Les parisiens jouèrent sans conteste un rôle important au sein de la capitale, s’appuyant tour à
tour sur tel parti revendiquant le pouvoir, et participant à l’essor commercial, financier,
économique de leur ville.. Une grande ville ne peut pas se comprendre sans l’étude des
activités, des usages et de la manière de vivre de ses habitants.
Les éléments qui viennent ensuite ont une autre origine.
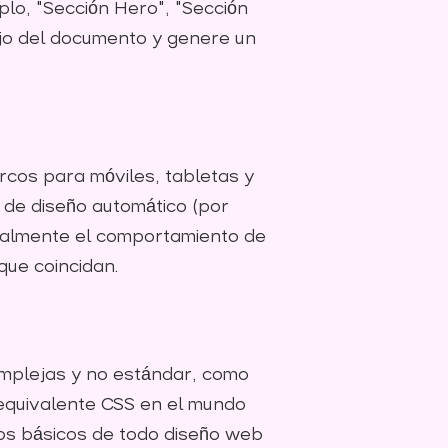
lo, "Sección Hero", "Sección
lujo del documento y genere un
arcos para móviles, tabletas y
 de diseño automático (por
ualmente el comportamiento de
que coincidan.
omplejas y no estándar, como
 equivalente CSS en el mundo
tos básicos de todo diseño web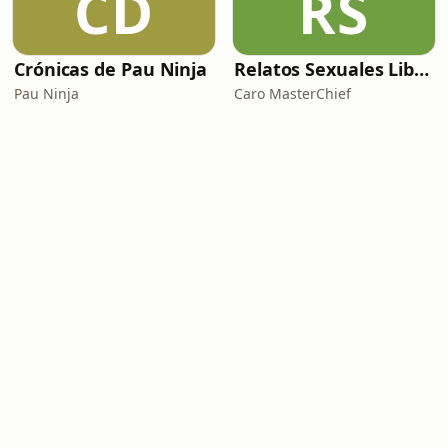
CD
RS
Crónicas de Pau Ninja
Relatos Sexuales Liberales
Pau Ninja
Caro MasterChief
Ce sont les habitants qui ont en
partie construit la ville, par exemple avec la perpétuation des contrats d’hostises, dans lesquels
un seigneur offrait à un preneur de s’installer sur ses terres à des conditions avantageuses,
comme le cens fixe ou la construction d’une maison.
De même la contribution financière de tous a permis, certes sur des ordonnances et à la
demande de la municipalité, de créer une forme d’urbanité en imposant à chaque citoyen de
respecter les rues de la ville et son fleuve, par exemple en interdisant de se débarrasser de ses
eaux usées et de ses ordures n’importe où, et même si cela n’a pas toujours été respecté, ceci
montre l’impact des parisiens sur leur ville. Avec leurs impôts, ils aidèrent à fortifier la ville,
en faisant reconstruire des parties de muraille ou en creusant eux-mêmes des fossés tout
autour. Les parisiens participèrent aussi à la défense de leur ville, en payant avec leurs taxes
les équipements des hommes en arme gardant ladite muraille, les arbaletiers et archers.
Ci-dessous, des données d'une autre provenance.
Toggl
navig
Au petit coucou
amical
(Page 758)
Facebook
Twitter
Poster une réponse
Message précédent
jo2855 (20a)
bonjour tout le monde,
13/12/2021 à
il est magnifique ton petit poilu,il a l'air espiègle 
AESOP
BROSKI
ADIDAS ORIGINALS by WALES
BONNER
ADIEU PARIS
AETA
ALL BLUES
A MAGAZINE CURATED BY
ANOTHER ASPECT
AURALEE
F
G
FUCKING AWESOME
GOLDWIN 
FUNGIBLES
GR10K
Ainsi, les parisiens, qu’ils soient riches ou pauvres, seigneurs ou mendiants, de passage ou
issus d’un lignage établi de longue date à Paris, ont tous amenés une pierre à l’édifice, donc à
la construction voire à la reconstruction de la ville.

Pour conclure, nous avons dressé un bref tableau de Paris et des parisiens à la fin du
Moyen-Age, en s’appuyant sur des points spécifiques décrivant les fonctions d’une capitale et
le rôle joué par ses habitants, ou bien en approfondissant l’évènementiel. Nous avons donc
étudié les données politiques de Paris, en se questionnant sur la fonction de Paris sur ce thème
ainsi que sur les réels détenteurs du pouvoir dans la capitale, puis nous avons analysé
l’économie et le commerce parisiens et l’intégration de ses habitants dans ce processus
d’essor ou de déclin temporaire, pour enfin nous intéresser aux parisiens en eux-mêmes : qui
étaient-ils et en quoi étaient-ils de réels acteurs au sein de leur cité aux 14è et 15è siècle.
Toutefois le débat reste ouvert, et chaque historien a sa propre définition de la Capitale et de
ses habitants, en choisissant des angles d’approche diverses.